No Paço, o nosso fiel Serafino, sempre com a mesma magia contagiante, assumiu a organização logística da nossa antecipação (porque o Bispo foi para Angónia e já só o reencontraremos em Portugal em Outubro). Ainda deu tempo para uma visita e uma entrevista à Rádio Mwadiya, da diocese, e a um testemunho do Serafino que depois de falecer sua esposa e, um ano depois da sua filha com a mesma doença oncológica, decide entregar a sua empresa aos filhos e vem para Moçambique por uns meses. Só que já leva uns anos e não tem bilhete de ida. No final, alguns resistentes ainda ficámos a saborear música na esplanada do paço, ao som da minha guitarra, quase em regime de discos pedidos, pelo Serafino.

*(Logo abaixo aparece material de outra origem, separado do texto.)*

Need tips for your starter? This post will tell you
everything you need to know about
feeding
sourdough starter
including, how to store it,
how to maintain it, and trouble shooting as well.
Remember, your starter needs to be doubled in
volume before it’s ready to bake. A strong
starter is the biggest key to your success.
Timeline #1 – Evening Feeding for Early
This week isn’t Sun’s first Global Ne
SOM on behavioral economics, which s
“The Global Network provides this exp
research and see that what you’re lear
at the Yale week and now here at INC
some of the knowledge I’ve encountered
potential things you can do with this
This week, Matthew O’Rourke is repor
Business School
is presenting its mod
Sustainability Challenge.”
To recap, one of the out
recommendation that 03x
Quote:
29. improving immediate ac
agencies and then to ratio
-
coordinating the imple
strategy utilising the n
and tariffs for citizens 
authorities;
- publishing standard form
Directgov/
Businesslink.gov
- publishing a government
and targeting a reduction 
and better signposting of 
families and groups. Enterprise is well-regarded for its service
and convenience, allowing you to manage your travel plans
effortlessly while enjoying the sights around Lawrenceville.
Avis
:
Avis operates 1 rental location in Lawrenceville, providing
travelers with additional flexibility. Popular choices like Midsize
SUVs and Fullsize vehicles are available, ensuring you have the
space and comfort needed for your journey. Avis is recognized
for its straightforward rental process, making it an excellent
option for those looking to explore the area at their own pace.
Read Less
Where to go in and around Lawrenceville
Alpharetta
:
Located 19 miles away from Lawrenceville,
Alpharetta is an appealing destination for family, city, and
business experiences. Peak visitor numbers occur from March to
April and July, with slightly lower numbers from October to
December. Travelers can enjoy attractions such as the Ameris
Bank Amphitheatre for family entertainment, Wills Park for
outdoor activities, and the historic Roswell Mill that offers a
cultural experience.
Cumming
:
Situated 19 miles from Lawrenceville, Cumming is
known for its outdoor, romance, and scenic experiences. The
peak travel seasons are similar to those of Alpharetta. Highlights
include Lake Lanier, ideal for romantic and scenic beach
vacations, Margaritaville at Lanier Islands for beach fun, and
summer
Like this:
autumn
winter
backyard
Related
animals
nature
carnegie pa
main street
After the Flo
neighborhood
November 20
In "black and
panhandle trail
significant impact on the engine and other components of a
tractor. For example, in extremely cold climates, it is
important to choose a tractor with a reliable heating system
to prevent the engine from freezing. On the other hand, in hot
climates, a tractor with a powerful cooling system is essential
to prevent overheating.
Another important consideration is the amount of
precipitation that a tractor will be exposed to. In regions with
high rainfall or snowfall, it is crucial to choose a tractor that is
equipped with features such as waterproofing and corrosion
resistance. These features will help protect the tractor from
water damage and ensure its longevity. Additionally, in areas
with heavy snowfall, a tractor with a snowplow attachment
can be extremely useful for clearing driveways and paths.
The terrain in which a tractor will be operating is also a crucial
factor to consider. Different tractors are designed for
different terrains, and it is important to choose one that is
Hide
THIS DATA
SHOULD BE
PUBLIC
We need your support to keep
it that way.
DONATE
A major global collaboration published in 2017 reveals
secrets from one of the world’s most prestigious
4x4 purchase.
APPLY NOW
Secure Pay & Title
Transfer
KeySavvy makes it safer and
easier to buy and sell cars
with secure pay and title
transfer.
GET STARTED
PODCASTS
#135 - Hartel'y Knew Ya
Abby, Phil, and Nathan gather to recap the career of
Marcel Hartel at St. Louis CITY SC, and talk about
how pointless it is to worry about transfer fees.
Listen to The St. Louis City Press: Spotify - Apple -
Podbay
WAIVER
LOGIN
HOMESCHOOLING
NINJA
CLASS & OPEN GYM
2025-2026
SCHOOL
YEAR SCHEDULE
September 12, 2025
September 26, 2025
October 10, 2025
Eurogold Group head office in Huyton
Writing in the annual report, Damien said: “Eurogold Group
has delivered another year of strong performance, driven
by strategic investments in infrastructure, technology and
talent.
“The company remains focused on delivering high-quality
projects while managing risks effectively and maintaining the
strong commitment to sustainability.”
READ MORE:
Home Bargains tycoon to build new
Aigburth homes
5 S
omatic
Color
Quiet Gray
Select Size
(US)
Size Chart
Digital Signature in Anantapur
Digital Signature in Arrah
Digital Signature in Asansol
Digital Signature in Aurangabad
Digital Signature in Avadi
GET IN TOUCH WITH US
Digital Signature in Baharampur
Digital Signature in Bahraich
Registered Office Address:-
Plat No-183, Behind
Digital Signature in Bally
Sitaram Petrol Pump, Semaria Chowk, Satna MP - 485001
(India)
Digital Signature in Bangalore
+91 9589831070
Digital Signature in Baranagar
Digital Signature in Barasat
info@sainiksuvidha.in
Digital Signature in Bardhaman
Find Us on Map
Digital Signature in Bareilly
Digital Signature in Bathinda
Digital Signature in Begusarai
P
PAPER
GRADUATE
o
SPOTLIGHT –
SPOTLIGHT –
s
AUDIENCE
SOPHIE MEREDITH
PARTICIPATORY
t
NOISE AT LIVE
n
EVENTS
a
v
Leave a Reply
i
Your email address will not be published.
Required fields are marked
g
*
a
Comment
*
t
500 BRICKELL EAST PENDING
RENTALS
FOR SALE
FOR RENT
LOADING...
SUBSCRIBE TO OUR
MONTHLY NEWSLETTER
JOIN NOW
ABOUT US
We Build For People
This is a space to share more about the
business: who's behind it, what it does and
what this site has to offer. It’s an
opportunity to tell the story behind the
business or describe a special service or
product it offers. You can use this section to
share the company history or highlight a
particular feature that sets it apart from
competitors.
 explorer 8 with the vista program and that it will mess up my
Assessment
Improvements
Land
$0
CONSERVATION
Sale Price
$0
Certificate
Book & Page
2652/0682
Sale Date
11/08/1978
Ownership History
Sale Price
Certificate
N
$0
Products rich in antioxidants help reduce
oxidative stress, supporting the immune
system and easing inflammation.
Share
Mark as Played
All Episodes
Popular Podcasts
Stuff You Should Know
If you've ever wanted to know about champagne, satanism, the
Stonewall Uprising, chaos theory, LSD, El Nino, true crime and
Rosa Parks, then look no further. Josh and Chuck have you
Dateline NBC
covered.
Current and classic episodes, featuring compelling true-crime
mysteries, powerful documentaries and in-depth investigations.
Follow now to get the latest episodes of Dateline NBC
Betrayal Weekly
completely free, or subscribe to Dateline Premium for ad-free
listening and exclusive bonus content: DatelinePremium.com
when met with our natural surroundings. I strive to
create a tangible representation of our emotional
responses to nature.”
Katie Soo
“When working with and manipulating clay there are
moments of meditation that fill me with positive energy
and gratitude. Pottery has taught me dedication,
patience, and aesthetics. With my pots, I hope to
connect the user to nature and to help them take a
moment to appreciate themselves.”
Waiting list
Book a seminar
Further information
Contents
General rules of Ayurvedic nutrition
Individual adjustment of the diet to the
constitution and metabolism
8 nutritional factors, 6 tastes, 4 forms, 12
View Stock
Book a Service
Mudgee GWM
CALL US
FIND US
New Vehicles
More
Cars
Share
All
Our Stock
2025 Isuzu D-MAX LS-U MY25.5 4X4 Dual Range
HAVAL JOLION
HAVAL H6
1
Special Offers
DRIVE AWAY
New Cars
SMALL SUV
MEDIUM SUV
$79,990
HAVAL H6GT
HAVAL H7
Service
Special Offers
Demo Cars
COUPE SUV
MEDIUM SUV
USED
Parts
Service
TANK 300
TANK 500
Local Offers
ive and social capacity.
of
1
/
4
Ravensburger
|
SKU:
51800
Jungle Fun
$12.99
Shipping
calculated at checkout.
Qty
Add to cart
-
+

No levantar do dia seguinte, estava implícito o adeus a este maravilhoso tempo de Tete, a estas maravilhosas pessoas que conhecemos e que ficam para a vida. É Domingo. Iniciámos o dia com a celebração da Eucaristia, na Sé, para onde nos deslocámos a pé. Foi uma celebração maravilhosamente viva, com cerimónia de admissão de novos membros do AO, presidida pelo nosso Pe. Simão Pedro, e onde o grupo foi apresentado publicamente à comunidade. Uma verdadeira festa nas duas horas de celebração. Após o almoço, visitámos a cidade em mais um périplo e, antes de rumarmos ao aeroporto, decidimos subir a um monte com uma vista geral da cidade, já próximo do entardecer. Mas, no sopé do monte, mais um furo num dos pneus da mesma roda. Antes que o “diabo as teça”, fizemos meia volta e fomos para o aeroporto, ali perto, gastando o tempo sobrante com a companhia da nova amiga: Laurentina.

E após duas horas e dez minutos a riscar o céu noturno, o nosso Virgílio, no minibus do Instituto Superior de S. João Bosco, conduziu-nos ao nosso lar de Maputo para, mais uma vez, uma noite muito rápida. (Continua)

Luís Matias (ASDL)

One thought on “II – TETE E UM GRANDE BISPO (Parte 2)

  1. obrigado por tão agradável descrição e sugestivas fotografias. E recordo a nossa visita à Guiné, que foi mais suave.